#### Requirement:
Could you filter the records below and return each line that holds "Into"?

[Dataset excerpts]

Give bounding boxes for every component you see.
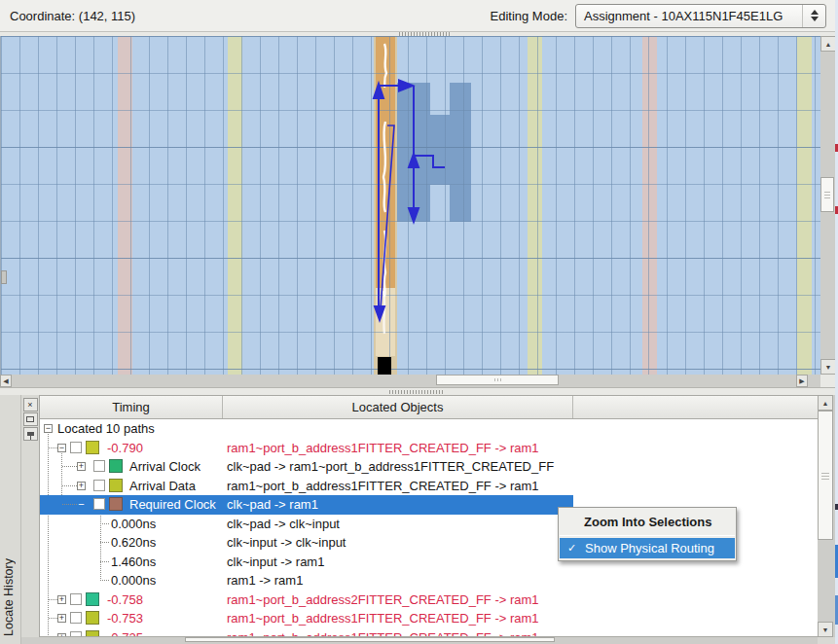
timing-value: Required Clock bbox=[129, 495, 216, 515]
color-swatch bbox=[86, 441, 99, 454]
located-objects-value: ram1~port_b_address2FITTER_CREATED_FF ->… bbox=[227, 590, 539, 610]
menu-item-zoom-into-selections[interactable]: Zoom Into Selections bbox=[559, 510, 736, 533]
wire-squiggles bbox=[383, 44, 386, 334]
timing-value: -0.725 bbox=[107, 628, 143, 638]
color-swatch bbox=[109, 497, 123, 511]
timing-value: 0.000ns bbox=[111, 515, 156, 534]
tree-branch bbox=[49, 599, 57, 600]
timing-value: -0.790 bbox=[107, 439, 143, 458]
located-objects-value: clk~pad -> ram1~port_b_address1FITTER_CR… bbox=[227, 457, 554, 477]
collapse-icon[interactable]: − bbox=[44, 424, 53, 433]
tree-branch bbox=[100, 580, 109, 581]
column-header-filler bbox=[573, 396, 818, 418]
located-objects-value: ram1~port_b_address1FITTER_CREATED_FF ->… bbox=[227, 439, 539, 458]
path-checkbox[interactable] bbox=[93, 480, 105, 491]
menu-item-show-physical-routing[interactable]: ✓Show Physical Routing bbox=[560, 538, 735, 558]
located-objects-value: ram1 -> ram1 bbox=[227, 571, 303, 590]
timing-value: Arrival Data bbox=[129, 477, 196, 496]
timing-value: -0.753 bbox=[107, 609, 143, 628]
expand-icon[interactable]: + bbox=[57, 595, 66, 604]
tree-branch bbox=[49, 618, 57, 619]
table-row[interactable]: +Arrival Dataram1~port_b_address1FITTER_… bbox=[40, 477, 818, 496]
collapse-icon[interactable]: − bbox=[57, 444, 66, 452]
spinner-icon[interactable] bbox=[802, 5, 825, 27]
located-objects-value: ram1~port_b_address1FITTER_CREATED_FF ->… bbox=[227, 609, 539, 628]
coordinate-readout: Coordinate: (142, 115) bbox=[10, 9, 135, 23]
timing-value: Arrival Clock bbox=[129, 457, 200, 477]
panel-vscroll-thumb[interactable] bbox=[818, 411, 833, 540]
scroll-up-icon[interactable]: ▲ bbox=[818, 395, 833, 411]
path-checkbox[interactable] bbox=[70, 593, 82, 605]
column-header-located-objects[interactable]: Located Objects bbox=[223, 396, 573, 418]
editing-mode-combobox[interactable]: Assignment - 10AX115N1F45E1LG bbox=[575, 4, 826, 28]
scroll-left-icon[interactable]: ◀ bbox=[0, 375, 12, 387]
expand-icon[interactable]: + bbox=[77, 482, 86, 490]
located-objects-value: ram1~port_b_address1FITTER_CREATED_FF ->… bbox=[227, 628, 539, 638]
close-icon[interactable]: × bbox=[23, 398, 38, 411]
routing-overlay bbox=[1, 36, 820, 375]
scroll-down-icon[interactable]: ▼ bbox=[818, 622, 833, 637]
located-objects-value: clk~pad -> ram1 bbox=[227, 495, 318, 515]
table-row[interactable]: 0.000nsram1 -> ram1 bbox=[40, 571, 818, 590]
scroll-down-icon[interactable]: ▼ bbox=[820, 359, 836, 375]
locate-history-tab[interactable]: Locate History bbox=[0, 395, 21, 644]
path-checkbox[interactable] bbox=[93, 460, 105, 472]
color-swatch bbox=[109, 459, 123, 473]
expand-icon[interactable]: + bbox=[57, 614, 66, 623]
tree-branch bbox=[100, 523, 109, 524]
color-swatch bbox=[109, 479, 123, 492]
scroll-right-icon[interactable]: ▶ bbox=[796, 375, 808, 387]
table-row[interactable]: −Located 10 paths bbox=[40, 419, 818, 439]
map-vertical-scrollbar[interactable]: ▲ ▼ bbox=[820, 36, 836, 375]
map-vscroll-thumb[interactable] bbox=[820, 177, 834, 212]
editing-mode-label: Editing Mode: bbox=[491, 9, 568, 23]
tree-header: Timing Located Objects bbox=[40, 396, 818, 419]
checkmark-icon: ✓ bbox=[567, 542, 580, 555]
color-swatch bbox=[86, 592, 99, 606]
chip-planner-canvas[interactable] bbox=[0, 36, 820, 375]
tree-branch bbox=[100, 561, 109, 562]
path-checkbox[interactable] bbox=[70, 612, 82, 624]
panel-splitter[interactable] bbox=[0, 387, 838, 395]
splitter-grip[interactable] bbox=[389, 390, 444, 394]
pin-icon[interactable] bbox=[23, 427, 38, 441]
table-row[interactable]: +-0.753ram1~port_b_address1FITTER_CREATE… bbox=[40, 609, 818, 628]
timing-value: 1.460ns bbox=[111, 553, 156, 572]
collapse-icon[interactable]: − bbox=[77, 500, 86, 509]
located-objects-value: ram1~port_b_address1FITTER_CREATED_FF ->… bbox=[227, 477, 539, 496]
context-menu: Zoom Into Selections✓Show Physical Routi… bbox=[558, 507, 737, 561]
panel-horizontal-scrollbar[interactable] bbox=[21, 637, 818, 644]
panel-hscroll-thumb[interactable] bbox=[185, 637, 555, 642]
path-checkbox[interactable] bbox=[93, 498, 105, 510]
map-hscroll-thumb[interactable] bbox=[436, 375, 559, 385]
panel-vertical-scrollbar[interactable]: ▲ ▼ bbox=[818, 395, 835, 637]
table-row[interactable]: +Arrival Clockclk~pad -> ram1~port_b_add… bbox=[40, 457, 818, 477]
detach-icon[interactable] bbox=[23, 412, 38, 426]
color-swatch bbox=[86, 611, 99, 625]
timing-value: Located 10 paths bbox=[57, 419, 155, 439]
editing-mode-value: Assignment - 10AX115N1F45E1LG bbox=[576, 9, 802, 23]
table-row[interactable]: +-0.725ram1~port_b_address1FITTER_CREATE… bbox=[40, 628, 818, 638]
menu-item-label: Zoom Into Selections bbox=[584, 515, 711, 529]
scroll-up-icon[interactable]: ▲ bbox=[820, 36, 836, 52]
color-swatch bbox=[86, 630, 99, 638]
tree-branch bbox=[49, 447, 57, 448]
located-objects-value: clk~input -> ram1 bbox=[227, 553, 324, 572]
top-toolbar: Coordinate: (142, 115) Editing Mode: Ass… bbox=[0, 0, 835, 32]
menu-separator bbox=[560, 535, 735, 536]
left-edge-marker bbox=[1, 270, 7, 284]
menu-item-label: Show Physical Routing bbox=[585, 541, 714, 555]
expand-icon[interactable]: + bbox=[77, 462, 86, 471]
tree-branch bbox=[62, 466, 77, 467]
located-objects-value: clk~pad -> clk~input bbox=[227, 515, 340, 534]
path-checkbox[interactable] bbox=[70, 442, 82, 453]
table-row[interactable]: +-0.758ram1~port_b_address2FITTER_CREATE… bbox=[40, 590, 818, 610]
timing-value: 0.000ns bbox=[111, 571, 156, 590]
column-header-timing[interactable]: Timing bbox=[40, 396, 223, 418]
tree-branch bbox=[62, 485, 77, 486]
tree-branch bbox=[100, 542, 109, 543]
timing-value: -0.758 bbox=[107, 590, 143, 610]
table-row[interactable]: −-0.790ram1~port_b_address1FITTER_CREATE… bbox=[40, 439, 818, 458]
located-objects-value: clk~input -> clk~input bbox=[227, 533, 346, 553]
map-horizontal-scrollbar[interactable]: ◀ ▶ bbox=[0, 375, 820, 387]
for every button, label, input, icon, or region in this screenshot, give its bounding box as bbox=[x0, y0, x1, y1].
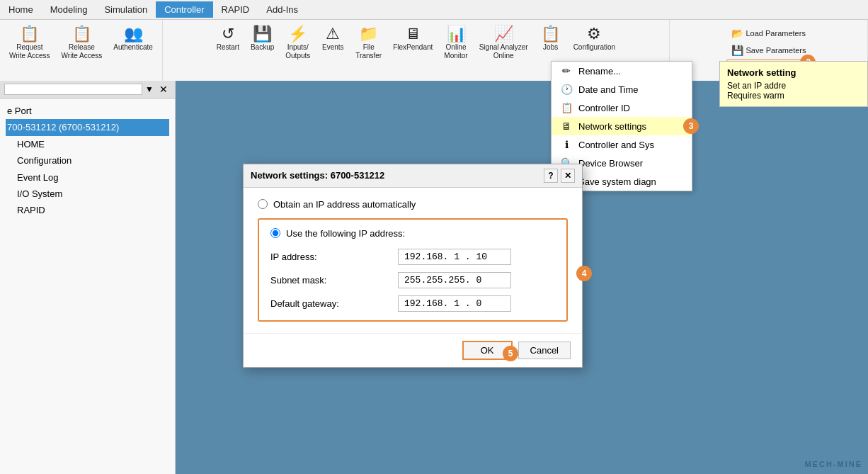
dialog-body: Obtain an IP address automatically Use t… bbox=[244, 188, 582, 333]
radio-auto-input[interactable] bbox=[258, 199, 268, 209]
step4-badge: 4 bbox=[576, 266, 592, 281]
network-settings-dialog: Network settings: 6700-531212 ? ✕ Obtain… bbox=[243, 164, 583, 368]
subnet-mask-label: Subnet mask: bbox=[270, 275, 398, 286]
radio-auto-option[interactable]: Obtain an IP address automatically bbox=[258, 199, 568, 210]
subnet-mask-input[interactable] bbox=[398, 272, 511, 288]
subnet-mask-row: Subnet mask: bbox=[270, 272, 555, 288]
dialog-footer: OK 5 Cancel bbox=[244, 333, 582, 367]
radio-manual-option[interactable]: Use the following IP address: bbox=[270, 228, 555, 239]
dialog-titlebar: Network settings: 6700-531212 ? ✕ bbox=[244, 164, 582, 188]
default-gateway-label: Default gateway: bbox=[270, 298, 398, 309]
radio-manual-input[interactable] bbox=[270, 228, 280, 238]
ip-address-row: IP address: bbox=[270, 249, 555, 265]
default-gateway-input[interactable] bbox=[398, 295, 511, 312]
dialog-help-button[interactable]: ? bbox=[544, 169, 558, 183]
ip-address-label: IP address: bbox=[270, 252, 398, 262]
default-gateway-row: Default gateway: bbox=[270, 295, 555, 312]
step5-badge: 5 bbox=[503, 346, 518, 361]
ip-section: Use the following IP address: IP address… bbox=[258, 218, 568, 322]
dialog-titlebar-buttons: ? ✕ bbox=[544, 169, 575, 183]
dialog-cancel-button[interactable]: Cancel bbox=[518, 342, 571, 359]
dialog-close-button[interactable]: ✕ bbox=[561, 169, 575, 183]
dialog-title: Network settings: 6700-531212 bbox=[251, 170, 384, 181]
radio-manual-label: Use the following IP address: bbox=[286, 228, 405, 239]
dialog-overlay: Network settings: 6700-531212 ? ✕ Obtain… bbox=[0, 0, 868, 474]
radio-auto-label: Obtain an IP address automatically bbox=[273, 199, 416, 210]
ip-address-input[interactable] bbox=[398, 249, 511, 265]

#### Task response:
menu-item-zoom-into-selections[interactable]: Zoom Into Selections bbox=[559, 510, 736, 533]
context-menu: Zoom Into Selections✓Show Physical Routi… bbox=[558, 507, 737, 561]
menu-item-label: Zoom Into Selections bbox=[584, 515, 711, 529]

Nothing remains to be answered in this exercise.